Respons cepat pun dilakukan. KRI Pulau Rangsang-727, kapal perang jenis Satuan Kapal Patroli (Satran) yang tengah melaksanakan patroli keamanan di Perairan Selat Singapura, langsung dialihkan untuk melakukan intersepsi. Sesampainya di titik koordinat yang ditentukan, KRI Pulau Rangsang-727 berhasil mendeteksi dan mendekati MT. ASHLEY.
Dalam operasi tersebut, TNI AL tidak bekerja sendiri. Sinergi antar-instansi menjadi kunci keberhasilan penindakan. KRI Pulau Rangsang-727 berkoordinasi erat dengan tim gabungan yang terdiri dari Bareskrim Polri, Polairud Polda Kepri, Badan Narkotika Nasional (BNN), dan Bea Cukai.
Komandan KRI Pulau Rangsang-727 memerintahkan enam personel terbaiknya untuk naik ke atas kapal (boarding party) guna melaksanakan pengawalan ketat. Setelah situasi dinyatakan terkendali, kapal berbendera asing tersebut langsung dikawal bersama-sama oleh unsur Bea Cukai menuju perairan Tanjung Uncang, Batam.
Di Tanjung Uncang, kapal beserta seluruh awaknya diserahkan kepada aparat penegak hukum untuk menjalani pemeriksaan mendalam dan proses hukum sesuai peraturan perundang-undangan yang berlaku di Indonesia.
Keberhasilan operasi ini tidak lepas dari arahan dan kebijakan tegas pucuk pimpinan TNI AL. Dalam berbagai kesempatan, Laksamana TNI Dr. Muhammad Ali menegaskan bahwa institusi yang dipimpinnya tidak akan memberikan ruang sedikit pun bagi para pelaku kejahatan yang memanfaatkan laut sebagai jalur distribusi barang haram.
“TNI Angkatan Laut terus berkomitmen penuh dalam menjalankan amanah untuk menjaga kedaulatan Nusantara, khususnya dari berbagai ancaman di wilayah laut Indonesia seperti peredaran narkoba, penyelundupan barang ilegal, dan kejahatan maritim lainnya,” tegas Kasal Muhammad Ali dalam berbagai kesempatan.

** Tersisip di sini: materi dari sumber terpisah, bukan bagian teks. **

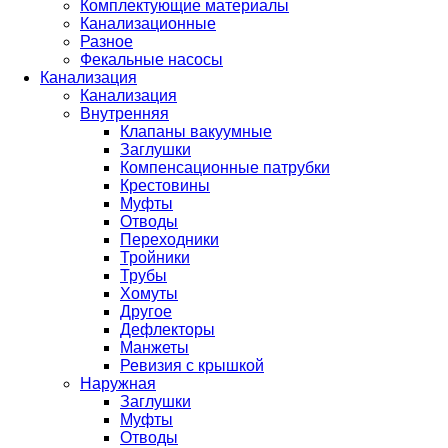
Комплектующие материалы
Канализационные
Разное
Фекальные насосы
Канализация
Канализация
Внутренняя
Клапаны вакуумные
Заглушки
Компенсационные патрубки
Крестовины
Муфты
Отводы
Переходники
Тройники
Трубы
Хомуты
Другое
Дефлекторы
Манжеты
Ревизия с крышкой
Наружная
Заглушки
Муфты
Отводы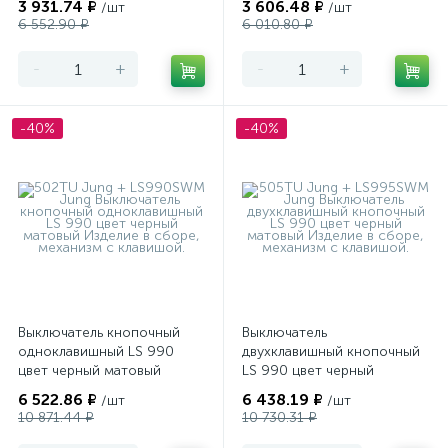
3 931.74 ₽
3 606.48 ₽
/шт
/шт
6 552.90 ₽
6 010.80 ₽
-
+
-
+
-40%
-40%
Выключатель кнопочный
Выключатель
одноклавишный LS 990
двухклавишный кнопочный
цвет черный матовый
LS 990 цвет черный
матовый
6 522.86 ₽
6 438.19 ₽
/шт
/шт
10 871.44 ₽
10 730.31 ₽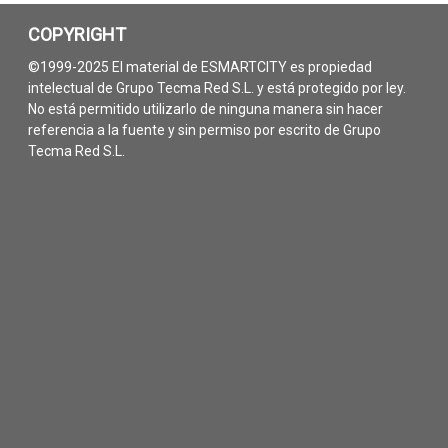
COPYRIGHT
©1999-2025 El material de ESMARTCITY es propiedad
intelectual de Grupo Tecma Red S.L. y está protegido por ley.
No está permitido utilizarlo de ninguna manera sin hacer
referencia a la fuente y sin permiso por escrito de Grupo
Tecma Red S.L.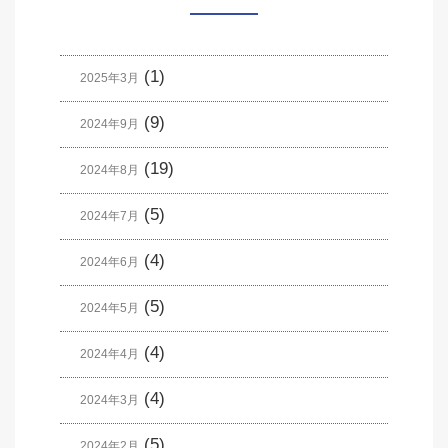
(1)
2025年3月
(9)
2024年9月
(19)
2024年8月
(5)
2024年7月
(4)
2024年6月
(5)
2024年5月
(4)
2024年4月
(4)
2024年3月
(5)
2024年2月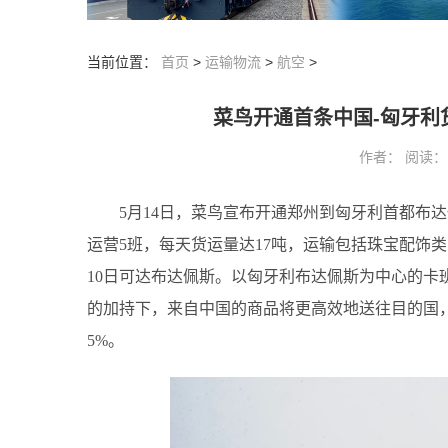
当前位置：
首页
>
运输物流
>
航空
>
菜鸟开通首条中国-匈牙利
作者： 阅读：161
5月14日，菜鸟宣布开通郑州到匈牙利首都布
运营5班，每天货运量达17吨，运输包括珠宝配饰
10日可达布达佩斯。以匈牙利布达佩斯为中心的卡
的加持下，来自中国的商品将更高效地送往目的国，
5%。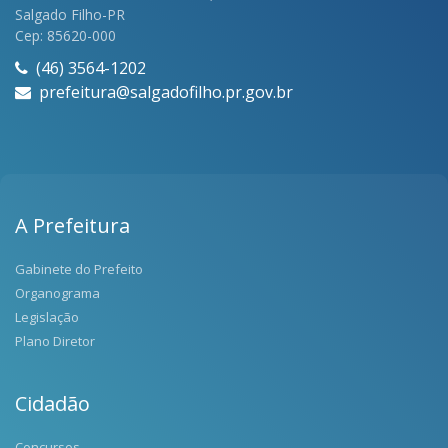
Salgado Filho-PR
Cep: 85620-000
(46) 3564-1202
prefeitura@salgadofilho.pr.gov.br
A Prefeitura
Gabinete do Prefeito
Organograma
Legislação
Plano Diretor
Cidadão
Concursos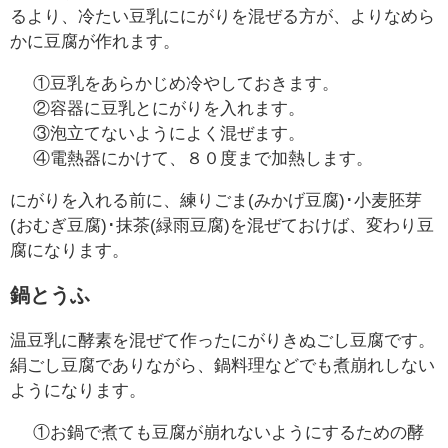
るより、冷たい豆乳ににがりを混ぜる方が、よりなめら
かに豆腐が作れます。
①豆乳をあらかじめ冷やしておきます。
②容器に豆乳とにがりを入れます。
③泡立てないようによく混ぜます。
④電熱器にかけて、８０度まで加熱します。
にがりを入れる前に、練りごま(みかげ豆腐)･小麦胚芽
(おむぎ豆腐)･抹茶(緑雨豆腐)を混ぜておけば、変わり豆
腐になります。
鍋とうふ
温豆乳に酵素を混ぜて作ったにがりきぬごし豆腐です。
絹ごし豆腐でありながら、鍋料理などでも煮崩れしない
ようになります。
①お鍋で煮ても豆腐が崩れないようにするための酵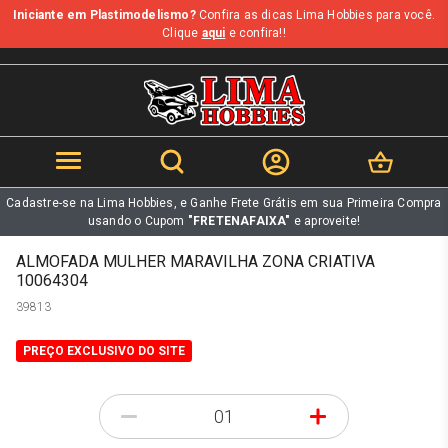
Iniciante em Plastimodelismo?
Confira as dicas Lima Hobbies para você.
b
Clique
aqui
e confira!!
Cadastre-se na Lima Hobbies, e Ganhe Frete Grátis em sua Primeira Compra
usando o Cupom
"FRETENAFAIXA"
e aproveite!
ALMOFADA MULHER MARAVILHA ZONA CRIATIVA
10064304
39813
PREÇO EXCLUSIVO DO SITE
-
+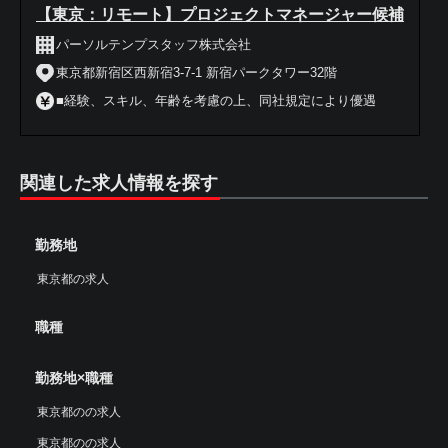
【東京：リモート】プロジェクトマネージャー候補
パーソルテンプスタッフ株式会社
東京都新宿区西新宿3-7-1 新宿パークタワー32階
■経験、スキル、年齢を考慮の上、同社規定により優遇
関連した求人情報を探す
勤務地
東京都の求人
職種
勤務地×職種
東京都のの求人
東京都のの求人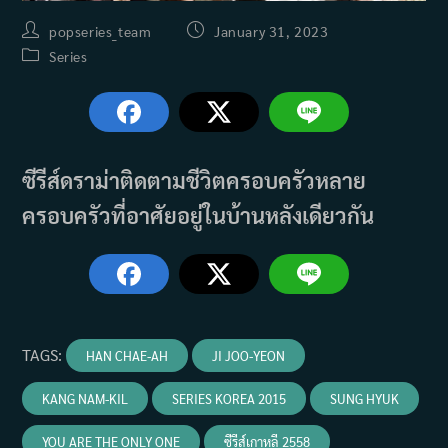
Post
Post
popseries_team
January 31, 2023
author:
published:
Post
Series
category:
ซีรีส์ดราม่าติดตามชีวิตครอบครัวหลาย
ครอบครัวที่อาศัยอยู่ในบ้านหลังเดียวกัน
TAGS
:
HAN CHAE-AH
JI JOO-YEON
KANG NAM-KIL
SERIES KOREA 2015
SUNG HYUK
YOU ARE THE ONLY ONE
ซีรีส์เกาหลี 2558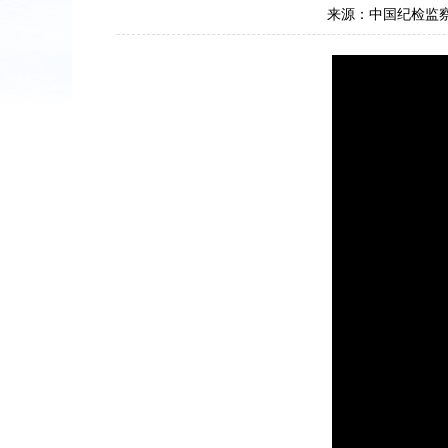
来源：中国纪检监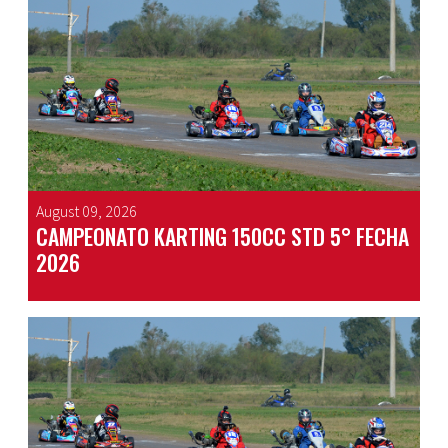
August 09, 2026
CAMPEONATO KARTING 150CC STD 5° FECHA
2026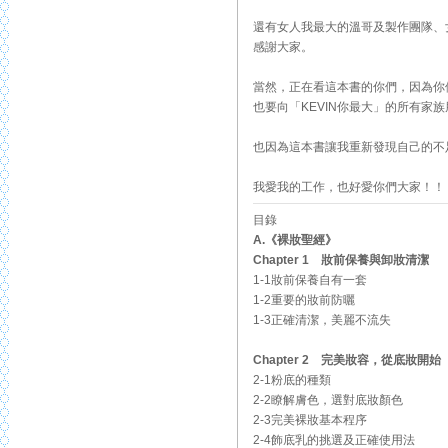
還有女人我最大的溫哥及製作團隊、
感謝大家。
當然，正在看這本書的你們，因為你
也要向「KEVIN你最大」的所有家
也因為這本書讓我重新發現自己的不
我愛我的工作，也好愛你們大家！！
目錄
A.《裸妝聖經》
Chapter 1 妝前保養與卸妝清潔
1-1妝前保養自有一套
1-2重要的妝前防曬
1-3正確清潔，美麗不流失
Chapter 2 完美妝容，從底妝開始
2-1粉底的種類
2-2瞭解膚色，選對底妝顏色
2-3完美裸妝基本程序
2-4飾底乳的挑選及正確使用法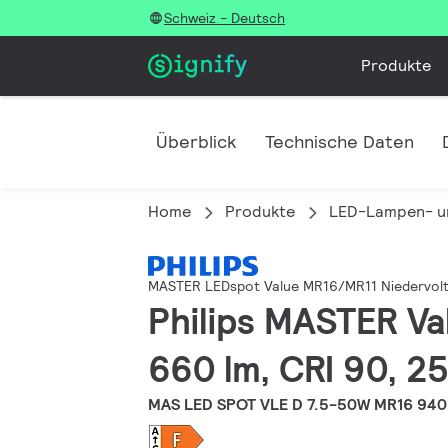
Schweiz - Deutsch
Produkte
Überblick
Technische Daten
Home
Produkte
LED-Lampen- u
MASTER LEDspot Value MR16/MR11 Niedervolt
Philips MASTER Va
660 lm, CRI 90, 2
MAS LED SPOT VLE D 7.5-50W MR16 940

Pernyataan sikap tersebut menjadi landasan operasional seluruh jajaran prajurit Jalasena di lapangan. Kasal menekankan bahwa wilayah perairan Indonesia yang sangat luas dan strategis harus dijaga dari infiltrasi jaringan kriminal internasional.
Penangkapan MT. ASHLEY ini menegaskan bahwa kolaborasi antara TNI AL, BNN, Bea Cukai, dan Polri berjalan efektif di lapangan. Sinergi ini tidak hanya memperkuat pertahanan negara di laut, tetapi juga memastikan bahwa penegakan hukum di wilayah yurisdiksi Indonesia berjalan transparan dan profesional.
TNI AL di bawah kepemimpinan Kasal Muhammad Ali memastikan akan terus meningkatkan patroli keamanan laut, terutama di jalur-jalur rawan penyelundupan seperti Selat Malaka, Laut Natuna Utara, dan perairan Kepulauan Riau.
Langkah ini diambil guna memastikan keamanan maritim nasional serta memutus mata rantai peredaran narkotika yang mengancam generasi bangsa.